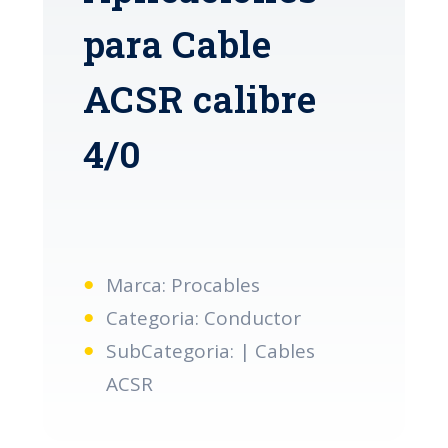
para Cable
ACSR calibre
4/0
Marca: Procables
Categoria: Conductor
SubCategoria: | Cables
ACSR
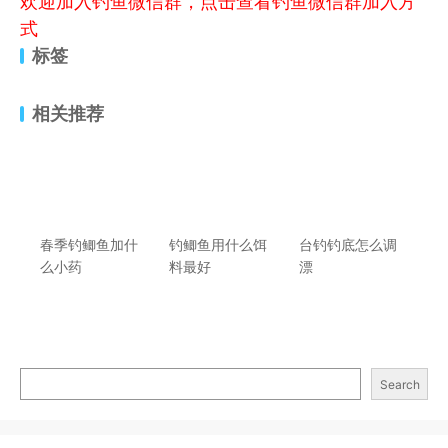
欢迎加入钓鱼微信群，点击查看钓鱼微信群加入方
式
标签
相关推荐
春季钓鲫鱼加什
钓鲫鱼用什么饵
台钓钓底怎么调
么小药
料最好
漂
Search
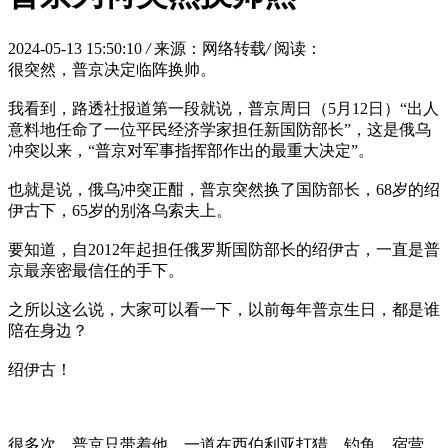
2024-05-13 15:50:10
/
来源：网络转载
/
阅读：
很突然，普京决定临阵换帅。
我看到，路透社报道第一段就说，普京周日（5月12日）“出人
意料地任命了一位平民经济学家担任新国防部长”，这是俄乌
冲突以来，“普京对军事指挥部作出的最重大决定”。
也就是说，俄乌冲突正酣，普京突然换了国防部长，68岁的绍
伊古下，65岁的别洛乌索夫上。
要知道，自2012年起担任俄罗斯国防部长的绍伊古，一直是普
京最亲密最信任的手下。
之所以这么说，大家可以看一下，以前每年普京生日，都是谁
陪在身边？
绍伊古！
很多次，普京只带着他，一道在西伯利亚打猎、钓鱼、宿营，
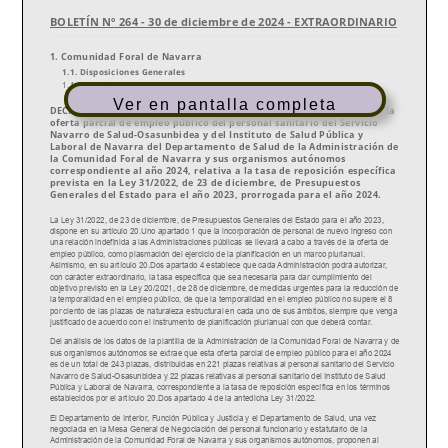
Ver en pantalla completa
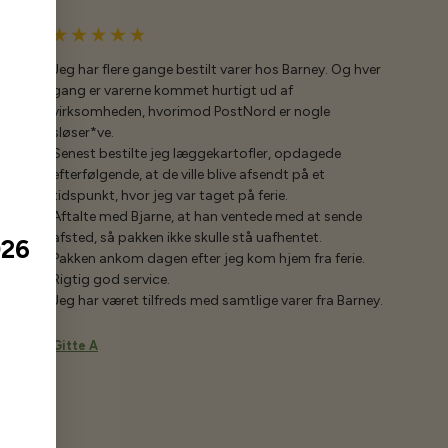
Jeg har flere gange bestilt varer hos Barney. Og hver
gang er varerne kommet hurtigt ud af
virksomheden, hvorimod PostNord er nogle
sløser*ve.
Senest bestilte jeg læggekartofler, opdagede
efterfølgende, at de ville blive afsendt på et
tidspunkt, hvor jeg var taget på ferie.
Aftalte med Bjarne, at han ventede med at sende
afsted, så pakken ikke skulle stå uafhentet.
026
Pakken ankom dagen efter jeg kom hjem fra ferie.
Rigtig god service.
Jeg har været tilfreds med samtlige varer fra Barney.
Gitte A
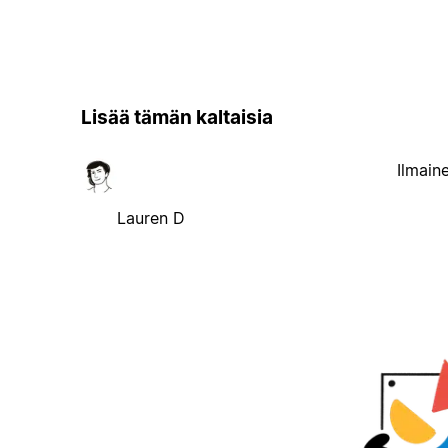
Lisää tämän kaltaisia
Ilmain
Lauren D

** EXERCISE REQUIREMENTS **
Above are the records. Copy word for word only their lines from the one holding "Categoria: Conductor" through the one holding "gang er varerne kommet hurtigt ud af", both included, and skip the images.

** TASK ANSWER **
Categoria: Conductor
SubCategoria: | Cables
ACSR
欢迎加入钓鱼微信群，点击查看钓鱼微信群加入方
式
标签
相关推荐
春季钓鲫鱼加什
钓鲫鱼用什么饵
台钓钓底怎么调
么小药
料最好
漂
Search
2024-05-13 15:50:10
/
来源：网络转载
/
阅读：
很突然，普京决定临阵换帅。
我看到，路透社报道第一段就说，普京周日（5月12日）“出人
意料地任命了一位平民经济学家担任新国防部长”，这是俄乌
冲突以来，“普京对军事指挥部作出的最重大决定”。
也就是说，俄乌冲突正酣，普京突然换了国防部长，68岁的绍
伊古下，65岁的别洛乌索夫上。
要知道，自2012年起担任俄罗斯国防部长的绍伊古，一直是普
京最亲密最信任的手下。
之所以这么说，大家可以看一下，以前每年普京生日，都是谁
陪在身边？
绍伊古！
很多次，普京只带着他，一道在西伯利亚打猎、钓鱼、宿营，
Ver en pantalla completa
Jeg har flere gange bestilt varer hos Barney. Og hver
gang er varerne kommet hurtigt ud af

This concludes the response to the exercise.